* _AIM OF THE EXERCISE_:
Each line in the records that mentions the word "will" needs to be listed.

* _RECORDS TO PROCESS_:
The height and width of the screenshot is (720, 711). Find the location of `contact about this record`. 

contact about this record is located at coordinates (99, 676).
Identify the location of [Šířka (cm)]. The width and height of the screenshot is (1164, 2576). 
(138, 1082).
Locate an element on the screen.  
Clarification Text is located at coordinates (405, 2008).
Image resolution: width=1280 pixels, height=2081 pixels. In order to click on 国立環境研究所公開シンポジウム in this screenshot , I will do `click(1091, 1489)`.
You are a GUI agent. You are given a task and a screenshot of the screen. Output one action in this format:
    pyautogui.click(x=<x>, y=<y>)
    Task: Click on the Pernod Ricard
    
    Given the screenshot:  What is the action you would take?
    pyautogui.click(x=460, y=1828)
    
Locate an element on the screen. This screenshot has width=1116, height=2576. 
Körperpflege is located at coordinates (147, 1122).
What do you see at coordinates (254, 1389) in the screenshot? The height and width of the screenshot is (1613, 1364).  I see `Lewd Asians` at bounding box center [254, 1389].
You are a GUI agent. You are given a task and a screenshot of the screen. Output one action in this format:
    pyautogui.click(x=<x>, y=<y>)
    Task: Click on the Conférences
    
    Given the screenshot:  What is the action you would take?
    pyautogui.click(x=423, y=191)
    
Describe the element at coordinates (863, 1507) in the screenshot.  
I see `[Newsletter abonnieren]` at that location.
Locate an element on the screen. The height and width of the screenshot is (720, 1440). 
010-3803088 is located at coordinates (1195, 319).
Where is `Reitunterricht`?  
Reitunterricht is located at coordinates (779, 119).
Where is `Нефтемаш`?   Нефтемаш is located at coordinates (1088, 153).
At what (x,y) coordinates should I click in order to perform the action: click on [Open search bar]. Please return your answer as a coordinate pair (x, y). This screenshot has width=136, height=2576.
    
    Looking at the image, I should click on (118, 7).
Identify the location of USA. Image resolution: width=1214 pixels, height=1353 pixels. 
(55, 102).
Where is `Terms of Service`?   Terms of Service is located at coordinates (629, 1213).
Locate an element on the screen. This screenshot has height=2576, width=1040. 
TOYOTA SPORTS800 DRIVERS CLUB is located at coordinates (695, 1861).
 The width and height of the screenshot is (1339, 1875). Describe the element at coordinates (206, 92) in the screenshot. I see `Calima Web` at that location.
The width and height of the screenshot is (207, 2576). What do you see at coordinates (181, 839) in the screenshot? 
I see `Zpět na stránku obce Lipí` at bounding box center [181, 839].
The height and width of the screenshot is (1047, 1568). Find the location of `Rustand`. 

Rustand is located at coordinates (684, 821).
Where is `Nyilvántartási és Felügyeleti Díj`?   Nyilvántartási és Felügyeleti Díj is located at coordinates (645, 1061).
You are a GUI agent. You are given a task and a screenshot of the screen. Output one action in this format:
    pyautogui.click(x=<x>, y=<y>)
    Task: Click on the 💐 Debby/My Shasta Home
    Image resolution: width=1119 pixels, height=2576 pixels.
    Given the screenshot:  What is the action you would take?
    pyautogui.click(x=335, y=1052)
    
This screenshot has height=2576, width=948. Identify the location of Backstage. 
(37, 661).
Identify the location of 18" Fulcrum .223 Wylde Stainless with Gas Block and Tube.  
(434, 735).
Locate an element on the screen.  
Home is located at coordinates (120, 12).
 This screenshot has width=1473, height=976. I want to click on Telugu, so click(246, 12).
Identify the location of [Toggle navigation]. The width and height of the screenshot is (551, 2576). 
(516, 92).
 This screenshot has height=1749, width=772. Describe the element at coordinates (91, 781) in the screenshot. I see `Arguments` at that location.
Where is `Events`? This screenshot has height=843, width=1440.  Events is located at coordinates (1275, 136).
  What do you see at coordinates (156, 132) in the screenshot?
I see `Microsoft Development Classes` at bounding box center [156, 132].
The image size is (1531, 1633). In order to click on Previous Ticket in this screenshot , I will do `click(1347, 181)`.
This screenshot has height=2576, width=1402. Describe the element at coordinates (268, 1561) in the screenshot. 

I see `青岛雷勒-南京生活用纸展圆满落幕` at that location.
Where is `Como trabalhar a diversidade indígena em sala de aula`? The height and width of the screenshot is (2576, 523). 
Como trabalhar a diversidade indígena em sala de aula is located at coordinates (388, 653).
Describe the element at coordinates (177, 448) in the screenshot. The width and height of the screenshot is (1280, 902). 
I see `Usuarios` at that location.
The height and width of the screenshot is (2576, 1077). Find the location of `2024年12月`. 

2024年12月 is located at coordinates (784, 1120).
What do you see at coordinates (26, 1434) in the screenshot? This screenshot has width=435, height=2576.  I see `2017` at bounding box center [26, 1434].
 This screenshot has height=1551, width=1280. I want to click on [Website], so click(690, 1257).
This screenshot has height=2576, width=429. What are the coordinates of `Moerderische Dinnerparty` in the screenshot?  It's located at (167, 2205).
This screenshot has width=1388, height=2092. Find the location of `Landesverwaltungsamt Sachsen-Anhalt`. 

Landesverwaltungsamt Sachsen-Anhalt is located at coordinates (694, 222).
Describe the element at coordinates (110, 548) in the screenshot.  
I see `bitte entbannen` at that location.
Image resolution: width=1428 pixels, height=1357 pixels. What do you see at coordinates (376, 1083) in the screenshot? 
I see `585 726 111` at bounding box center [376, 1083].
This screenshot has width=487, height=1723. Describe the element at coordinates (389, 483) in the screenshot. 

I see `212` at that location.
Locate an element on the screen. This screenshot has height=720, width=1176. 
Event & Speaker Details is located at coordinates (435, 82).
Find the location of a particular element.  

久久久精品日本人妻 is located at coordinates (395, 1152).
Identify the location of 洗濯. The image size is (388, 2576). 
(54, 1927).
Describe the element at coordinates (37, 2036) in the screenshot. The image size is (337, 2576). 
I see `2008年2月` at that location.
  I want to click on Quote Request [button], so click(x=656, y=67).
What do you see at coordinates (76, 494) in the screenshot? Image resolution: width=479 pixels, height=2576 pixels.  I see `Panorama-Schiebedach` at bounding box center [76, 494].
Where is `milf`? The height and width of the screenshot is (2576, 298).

* _RESPONSE_:
Image resolution: width=1280 pixels, height=2081 pixels. In order to click on 国立環境研究所公開シンポジウム in this screenshot , I will do `click(1091, 1489)`.
The image size is (1531, 1633). In order to click on Previous Ticket in this screenshot , I will do `click(1347, 181)`.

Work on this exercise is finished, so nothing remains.